Talvez não seja possível separar a obra do artista, para usar uma dicotomia que tem sido objecto de aceso debate nos últimos anos. Talvez não o queiramos fazer. Talvez tenhamos bons motivos – éticos, estéticos, políticos – para não o fazer. Mas nada nos impede, penso, de expropriar Polanski da sua obra. A arte, como nos lembra Julian Barnes, não pertence mais ao seu criador do que a quem a contempla: «a arte é o murmúrio da História, escutada acima do ruído do tempo».[7] Quem pode dizer, por isso, que Rosemary’s Baby é uma obra de Polanski quando ela vive do argumento de Levin? Quem pode dizer, como sugere Jason Zinoman, que esta não é acima de tudo a grande obra de Mia Farrow? O filme, assinado por Polanski, é hoje amplamente aclamado como uma das grandes obras de arte do cinema e a arte, essa, deve viver por si mesma. Fá-lo-á, aliás, ainda que não o desejemos.

Feminista ou não, Rosemary’s Baby serve, ainda hoje, uma reflexão sobre a opressão e a exploração reprodutiva das mulheres na nossa sociedade.
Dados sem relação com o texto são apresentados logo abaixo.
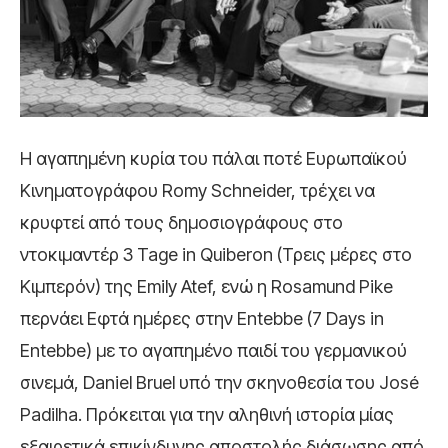
Η αγαπημένη κυρία του πάλαι ποτέ Ευρωπαϊκού
Κινηματογράφου Romy Schneider, τρέχει να
κρυφτεί από τους δημοσιογράφους στο
ντοκιμαντέρ 3 Tage in Quiberon (Τρεις μέρες στο
Κιμπερόν) της Emily Atef, ενώ η Rosamund Pike
περνάει Εφτά ημέρες στην Entebbe (7 Days in
Entebbe) με το αγαπημένο παιδί του γερμανικού
σινεμά, Daniel Bruel υπό την σκηνοθεσία του José
Padilha. Πρόκειται για την αληθινή ιστορία μίας
εξαιρετικά επικίνδυνης αποστολής διάσωσης από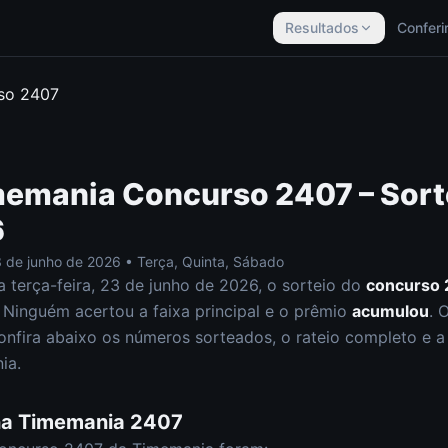
Resultados
Conferi
rso
2407
memania
Concurso
2407
– Sort
6
 de junho de 2026
•
Terça, Quinta, Sábado
ta
terça-feira
,
23 de junho de 2026
, o sorteio do
concurso
Ninguém acertou a faixa principal e o prêmio
acumulou
. 
onfira abaixo os números sorteados, o rateio completo e a a
ia
.
na
Timemania
2407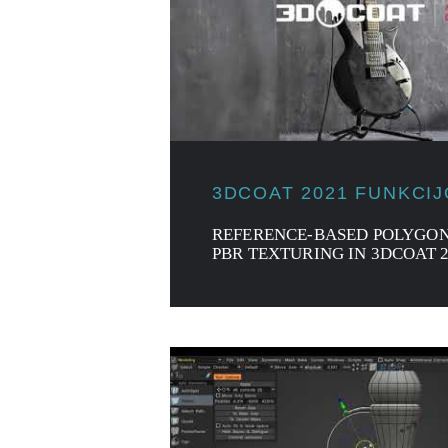
3DCOAT 2021 FUNKCI
REFERENCE-BASED POLYGO
PBR TEXTURING IN 3DCOAT 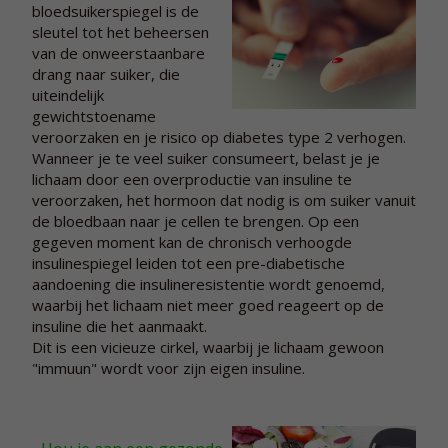
bloedsuikerspiegel is de
sleutel tot het beheersen
van de onweerstaanbare
drang naar suiker, die
uiteindelijk
gewichtstoename
veroorzaken en je risico op diabetes type 2 verhogen.
Wanneer je te veel suiker consumeert, belast je je
lichaam door een overproductie van insuline te
veroorzaken, het hormoon dat nodig is om suiker vanuit
de bloedbaan naar je cellen te brengen. Op een
gegeven moment kan de chronisch verhoogde
insulinespiegel leiden tot een pre-diabetische
aandoening die insulineresistentie wordt genoemd,
waarbij het lichaam niet meer goed reageert op de
insuline die het aanmaakt.
Dit is een vicieuze cirkel, waarbij je lichaam gewoon
"immuun" wordt voor zijn eigen insuline.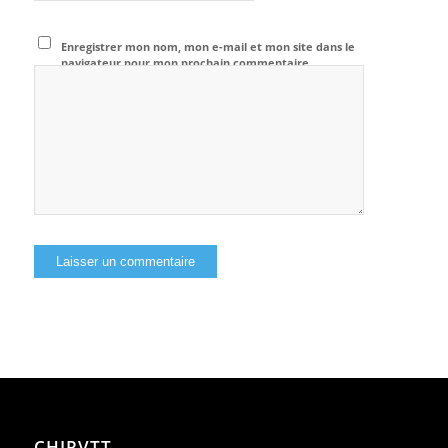
Enregistrer mon nom, mon e-mail et mon site dans le
navigateur pour mon prochain commentaire.
CHIRVTT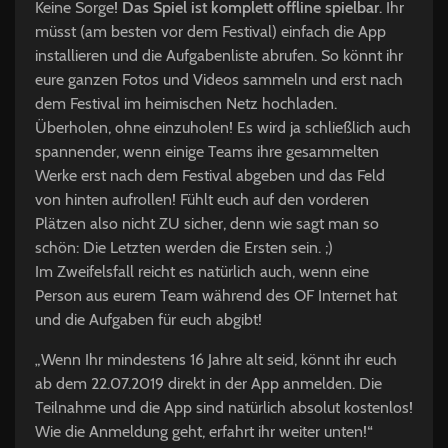
Keine Sorge
! Das Spiel ist komplett offline spielbar
. Ihr
müsst (am besten vor dem Festival) einfach die App
installieren und die Aufgabenliste abrufen. So könnt ihr
eure ganzen Fotos und Videos sammeln und erst nach
dem Festival im heimischen Netz hochladen.
Überholen, ohne einzuholen! Es wird ja schließlich auch
spannender, wenn einige Teams ihre gesammelten
Werke erst nach dem Festival abgeben und das Feld
von hinten aufrollen! Fühlt euch auf den vorderen
Plätzen also nicht ZU sicher, denn wie sagt man so
schön: Die Letzten werden die Ersten sein. ;)
Im Zweifelsfall reicht es natürlich auch, wenn eine
Person aus eurem Team während des OF Internet hat
und die Aufgaben für euch abgibt!
„Wenn Ihr mindestens 16 Jahre alt seid, könnt ihr euch
ab dem 22.07.2019 direkt in der App anmelden. Die
Teilnahme und die App sind natürlich absolut kostenlos!
Wie die Anmeldung geht, erfahrt ihr weiter unten!“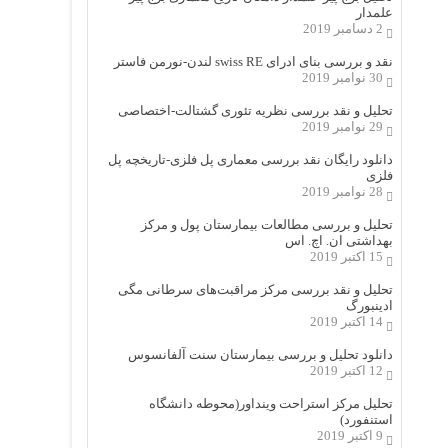
علمدار
2 دسامبر 2019
نقد و بررسی بنای ادرای swiss RE لندن-نورمن فاستر
30 نوامبر 2019
تحلیل و نقد بررسی نظریه تئوری گشتالت-اختصاصی
29 نوامبر 2019
دانلود رایگان نقد بررسی معماری پل فلزی-تاریخچه پل
فلزی
28 نوامبر 2019
تحلیل و بررسی مطالعات بیمارستان پول و مرکز
بهداشتی ان. اچ. اس
15 اکتبر 2019
تحلیل و نقد بررسی مرکز مراقبت‌های سرطانی مگی
ادینبورگ
14 اکتبر 2019
دانلود تحلیل و بررسی بیمارستان سنت آلفانسوس
12 اکتبر 2019
تحلیل مرکز استراحت وینداور(محوطه دانشگاه
استنفورد)
9 اکتبر 2019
Fá-lo de uma forma crítica, cuidadosa e criativa, que lhe aufere a capacidade de chegar a um público heterogéneo, de cultivar uma sensibilidade ética e estética cuja importância não deve ser desvalorizada. Como com toda a arte que desejamos continuar a apreciar contra impedimentos vários – como seja o facto de a obra ser assinada por um homem moralmente deplorável –, a nossa melhor hipótese é apropriá-la. Porque a arte é para ser circulada, discutida e posta ao serviço da sociedade.

 

Nota: a autora escreve conforme o Acordo Ortográfico de 1990.


[1] «A sororidade é poderosa.»

[2] «Ninguém devia legislar sobre os meus direitos ao meu corpo.»

[3] Laura Mulvey, Visual and Other Pleasures (1973)

[4] bell hooks, Black Looks: Race and Representation (1992)

[5] Bracha L. Ettinger, The Matrixial Gaze (1995)

[6] Laura Mulvey, Visual and Other Pleasures (1973)

[7] Julian Barnes, The Noise of Time (2016)

REFERÊNCIAS:

Polanski, Roman, realizador. Rosemary's Baby. William Castle Enterprises, 1968. 2 hrs, 16 min.